I used to have more code in there, but at the moment it's just this. The problem also existed before I started using an include file.

Does anybody have an idea what I'm doing wrong? Why doesn't Wampserver transmit my SESSION data to the next PHP file?

Answer 1

First of all: the index logedin seems strange for keeping track of a user being logged in. Is this just a typo on SO, or really a code-typo?

Second (depending on the desired behavior), try another approach for making pages login-protected. Your page should look something like

<?php
  include 'login.inc.php';

  if(authorized()) {
    // put some more script here, if needed
    ?>
    // put some plain HTML here  
    <?php
  }
?>

Where login.inc.php handles the session, cookies. In particular, the authorized function should return TRUE if a client is already logged in. If a client is not logged in, it should display a form with action $_SERVER['PHP_SELF'] and return FALSE. If you name the submit-input something like login_submit, you can let login.inc.php handle the verification.

This way, you don't need to refer users to a dedicated login page, and after logging in, user are directly shown the requested page. You can tweak this a bit to make query-strings persistent through login as well.

Answer 2

Try to replace

if($_POST){...}

with

if( isset($_POST['username']) && isset($_POST['password']) ){...}

... at least for debugging purposes. It's possible that some different settings are causing a non-empty $_POST array where it's not expected.

Also, your code seems to be missing exit() calls after header() redirections. Sending an HTTP Location header doesn't automatically stop your script.

Answer 3

After a long time I have fixed this bug finally.

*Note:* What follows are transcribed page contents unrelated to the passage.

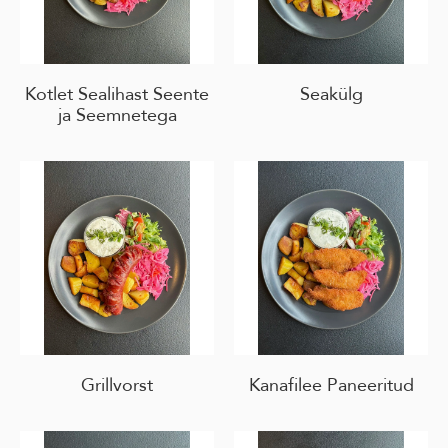
Kotlet Sealihast Seente
Seakülg
ja Seemnetega
Grillvorst
Kanafilee Paneeritud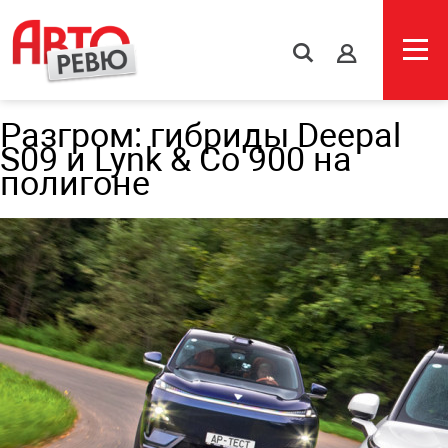
s
Разгром: гибриды Deepal
S09 и Lynk & Co 900 на
полигоне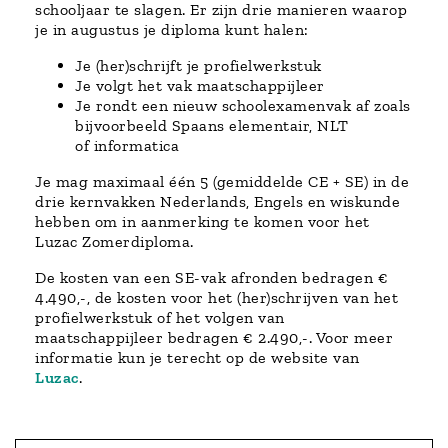
schooljaar te slagen. Er zijn drie manieren waarop
je in augustus je diploma kunt halen:
Je (her)schrijft je profielwerkstuk
Je volgt het vak maatschappijleer
Je rondt een nieuw schoolexamenvak af zoals
bijvoorbeeld Spaans elementair, NLT
of informatica
Je mag maximaal één 5 (gemiddelde CE + SE) in de
drie kernvakken Nederlands, Engels en wiskunde
hebben om in aanmerking te komen voor het
Luzac Zomerdiploma.
De kosten van een SE-vak afronden bedragen €
4.490,-, de kosten voor het (her)schrijven van het
profielwerkstuk of het volgen van
maatschappijleer bedragen € 2.490,-. Voor meer
informatie kun je terecht op de website van
Luzac
.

On my localhost WAMP, the session data is not saved between page loads, because the session data is stored in a cookie, and there is no cookie domain to be set for localhost.

The solution:

'session.cookie_domain' should be set to empty string for all local domain names, not only for 'localhost' (but should not be empty for local IP addresses):

<?php
ini_set('session.cookie_domain', (strpos($_SERVER['HTTP_HOST'],'.') !== false) ? $_SERVER['HTTP_HOST'] : '');
?>

Thanks to Marcin Wiazowski who posted it here.